The Patient Protection and Affordable Care Act and the Health Care and Education Reconciliation Act of 2010 contain a number of changes in the way health care is paid for, particularly in public programs. Delivery system changes intended to improve quality and contain costs will, at the same time, impact the revenues of health care providers.
This May 10 briefing fully explored the major payment initiatives in the new law and their potential effects. Cosponsored by the Alliance for Health Reform and The Commonwealth Fund, a philanthropy based in New York City and Washington, DC.

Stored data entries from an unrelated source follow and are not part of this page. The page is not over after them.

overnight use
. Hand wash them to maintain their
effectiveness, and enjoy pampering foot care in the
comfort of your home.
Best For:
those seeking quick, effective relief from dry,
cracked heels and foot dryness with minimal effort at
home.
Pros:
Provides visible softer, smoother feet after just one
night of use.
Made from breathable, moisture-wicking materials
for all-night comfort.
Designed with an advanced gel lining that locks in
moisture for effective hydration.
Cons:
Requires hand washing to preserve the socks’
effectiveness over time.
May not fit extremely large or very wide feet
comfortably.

Topics of discussion included immediate effects of the laws, how the legislation addresses public and private health insurance coverage, and changes in payment and delivery system models. What role can payment changes play in moving health care away from the current fee-for-service system towards value-based reimbursements? What can be learned from earlier public and private efforts to better align payment incentives with program goals? How will the new Center for Medicare and Medicaid Innovation work to test new approaches, and then scale up the successful ones? How will HHS and Congress relate to each other in this new area?

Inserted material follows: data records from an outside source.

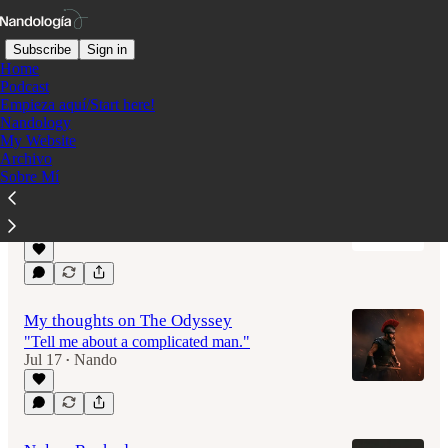
Subscribe
Sign in
Home
Podcast
Empieza aquí/Start here!
Nandology
Latest
Top
Discussions
My Website
Archivo
Sobre Mí
Nuevo blog: Colombian Cinephile
Porque el cine no se sale de mi mente.
Jul 18
Nando
•
My thoughts on The Odyssey
"Tell me about a complicated man."
Jul 17
Nando
•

Panelists were: Mark Miller, executive director of the Medicare Payment Advisory Commission (MedPAC); Gail Wilensky, a senior fellow at Project HOPE and former chairman of MedPAC; Stuart Guterman, The Commonwealth Fund’s assistant vice president for Payment System Reform; and Nick Wolter, CEO of the Billings Clinic in Montana. Ed Howard of the Alliance moderated. A detailed timeline of health reform implementation dates constructed by The Commonwealth Fund helped set the briefing’s context.